• Problem to work on: Below are the records; extract from them the line containing "и маркетингу" to the line containing "Сертификаты", both lines included, exactly and with no pictures.

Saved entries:
━━━━━━━━━━
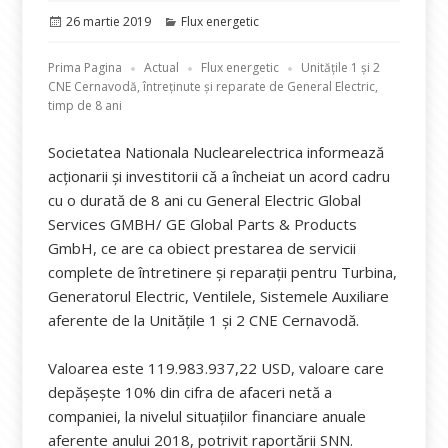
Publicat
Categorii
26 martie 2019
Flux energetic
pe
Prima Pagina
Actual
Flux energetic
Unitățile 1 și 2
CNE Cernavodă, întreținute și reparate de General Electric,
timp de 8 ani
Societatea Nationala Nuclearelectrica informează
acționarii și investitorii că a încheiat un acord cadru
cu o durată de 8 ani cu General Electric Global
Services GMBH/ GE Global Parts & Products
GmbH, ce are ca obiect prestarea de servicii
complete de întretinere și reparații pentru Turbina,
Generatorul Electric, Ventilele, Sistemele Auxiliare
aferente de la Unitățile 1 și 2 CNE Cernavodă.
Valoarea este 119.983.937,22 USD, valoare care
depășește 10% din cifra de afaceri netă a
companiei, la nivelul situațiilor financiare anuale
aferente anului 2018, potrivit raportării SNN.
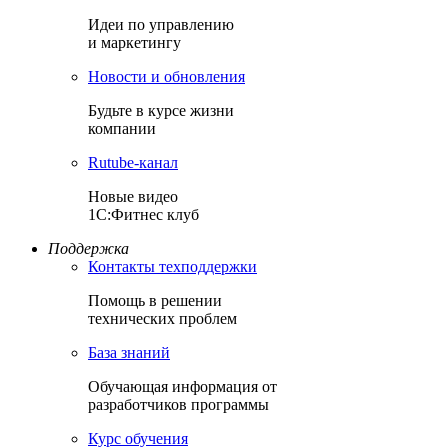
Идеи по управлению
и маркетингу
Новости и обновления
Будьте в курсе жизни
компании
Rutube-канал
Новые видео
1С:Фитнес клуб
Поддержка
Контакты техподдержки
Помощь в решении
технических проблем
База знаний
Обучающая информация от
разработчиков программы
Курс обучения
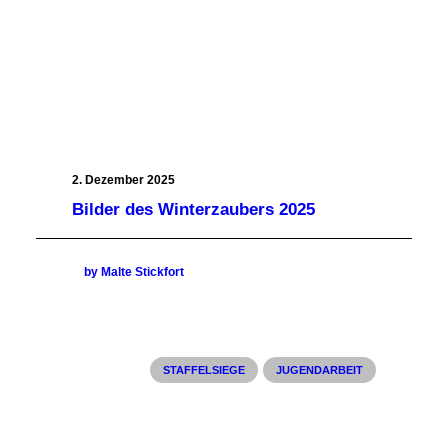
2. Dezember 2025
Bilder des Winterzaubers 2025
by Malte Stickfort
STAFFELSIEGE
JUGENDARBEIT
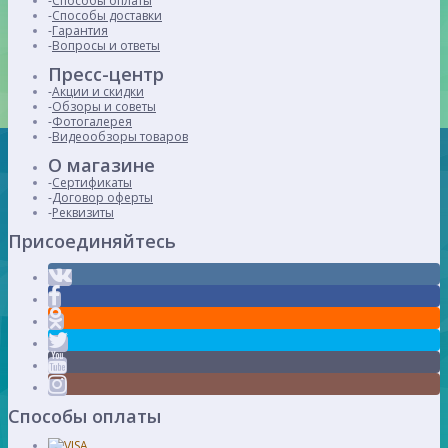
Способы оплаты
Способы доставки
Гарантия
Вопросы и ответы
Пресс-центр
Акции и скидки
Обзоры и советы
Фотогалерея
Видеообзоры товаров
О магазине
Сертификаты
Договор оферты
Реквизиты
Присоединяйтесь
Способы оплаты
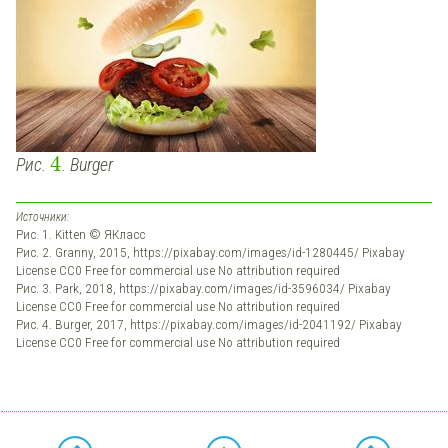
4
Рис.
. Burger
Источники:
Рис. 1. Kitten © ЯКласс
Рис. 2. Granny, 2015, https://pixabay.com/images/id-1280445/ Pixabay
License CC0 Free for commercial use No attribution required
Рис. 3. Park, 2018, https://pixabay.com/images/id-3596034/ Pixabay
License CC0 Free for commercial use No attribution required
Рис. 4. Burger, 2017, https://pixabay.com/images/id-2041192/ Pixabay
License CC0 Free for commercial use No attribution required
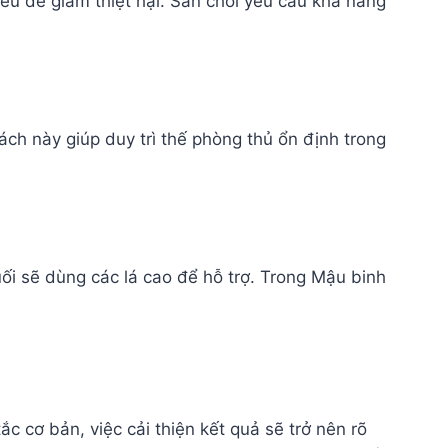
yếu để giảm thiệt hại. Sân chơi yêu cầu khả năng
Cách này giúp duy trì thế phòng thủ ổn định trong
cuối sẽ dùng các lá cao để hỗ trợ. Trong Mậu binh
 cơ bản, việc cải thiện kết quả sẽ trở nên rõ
━━━━━━━━━━
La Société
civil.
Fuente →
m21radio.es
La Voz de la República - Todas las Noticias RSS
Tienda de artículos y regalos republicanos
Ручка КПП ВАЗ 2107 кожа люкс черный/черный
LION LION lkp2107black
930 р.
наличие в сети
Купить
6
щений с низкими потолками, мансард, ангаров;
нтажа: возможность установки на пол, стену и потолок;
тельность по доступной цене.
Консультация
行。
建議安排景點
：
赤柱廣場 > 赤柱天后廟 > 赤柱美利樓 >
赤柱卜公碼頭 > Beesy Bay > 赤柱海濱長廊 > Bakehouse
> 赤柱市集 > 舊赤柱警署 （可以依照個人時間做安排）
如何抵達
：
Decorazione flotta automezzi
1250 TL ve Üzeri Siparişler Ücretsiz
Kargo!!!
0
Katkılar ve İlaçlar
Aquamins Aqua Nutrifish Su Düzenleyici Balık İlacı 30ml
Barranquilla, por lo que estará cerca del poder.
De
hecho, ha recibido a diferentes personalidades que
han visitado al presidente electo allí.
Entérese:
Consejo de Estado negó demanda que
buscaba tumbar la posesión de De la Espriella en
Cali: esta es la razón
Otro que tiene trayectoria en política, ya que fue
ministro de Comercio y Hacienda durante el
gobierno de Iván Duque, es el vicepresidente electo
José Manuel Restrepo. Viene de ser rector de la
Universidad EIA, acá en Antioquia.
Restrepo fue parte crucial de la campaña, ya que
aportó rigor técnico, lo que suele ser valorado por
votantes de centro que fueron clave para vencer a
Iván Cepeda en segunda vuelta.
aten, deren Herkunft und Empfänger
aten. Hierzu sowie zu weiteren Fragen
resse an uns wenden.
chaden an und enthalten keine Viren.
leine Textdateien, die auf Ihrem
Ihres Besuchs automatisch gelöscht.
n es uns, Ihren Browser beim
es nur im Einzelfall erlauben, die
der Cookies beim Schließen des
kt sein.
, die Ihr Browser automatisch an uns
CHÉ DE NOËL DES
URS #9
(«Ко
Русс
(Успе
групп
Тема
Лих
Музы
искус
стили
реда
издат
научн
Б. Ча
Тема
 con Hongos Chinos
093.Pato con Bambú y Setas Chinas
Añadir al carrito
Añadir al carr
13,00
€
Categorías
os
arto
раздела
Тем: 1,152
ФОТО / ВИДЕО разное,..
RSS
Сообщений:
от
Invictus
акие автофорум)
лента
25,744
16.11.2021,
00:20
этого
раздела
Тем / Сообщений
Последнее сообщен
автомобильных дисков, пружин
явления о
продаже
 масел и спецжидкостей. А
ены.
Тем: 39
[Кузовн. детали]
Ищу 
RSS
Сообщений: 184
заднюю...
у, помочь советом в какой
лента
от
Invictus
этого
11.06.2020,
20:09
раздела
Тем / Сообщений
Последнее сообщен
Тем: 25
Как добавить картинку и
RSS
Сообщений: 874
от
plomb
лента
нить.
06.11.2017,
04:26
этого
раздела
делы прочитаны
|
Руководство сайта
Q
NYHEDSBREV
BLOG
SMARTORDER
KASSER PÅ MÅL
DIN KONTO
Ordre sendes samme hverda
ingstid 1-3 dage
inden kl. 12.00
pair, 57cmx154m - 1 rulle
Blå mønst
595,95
━━━━━━━━━━
• Solution:
и маркетингу
Новости и обновления
Будьте в курсе жизни
компании
Rutube-канал
Новые видео
1С:Фитнес клуб
Поддержка
Контакты техподдержки
Помощь в решении
технических проблем
База знаний
Обучающая информация от
разработчиков программы
Курс обучения
2. Dezember 2025
Bilder des Winterzaubers 2025
by Malte Stickfort
STAFFELSIEGE
JUGENDARBEIT
Способы оплаты
Способы доставки
Гарантия
Вопросы и ответы
Пресс-центр
Акции и скидки
Обзоры и советы
Фотогалерея
Видеообзоры товаров
О магазине
Сертификаты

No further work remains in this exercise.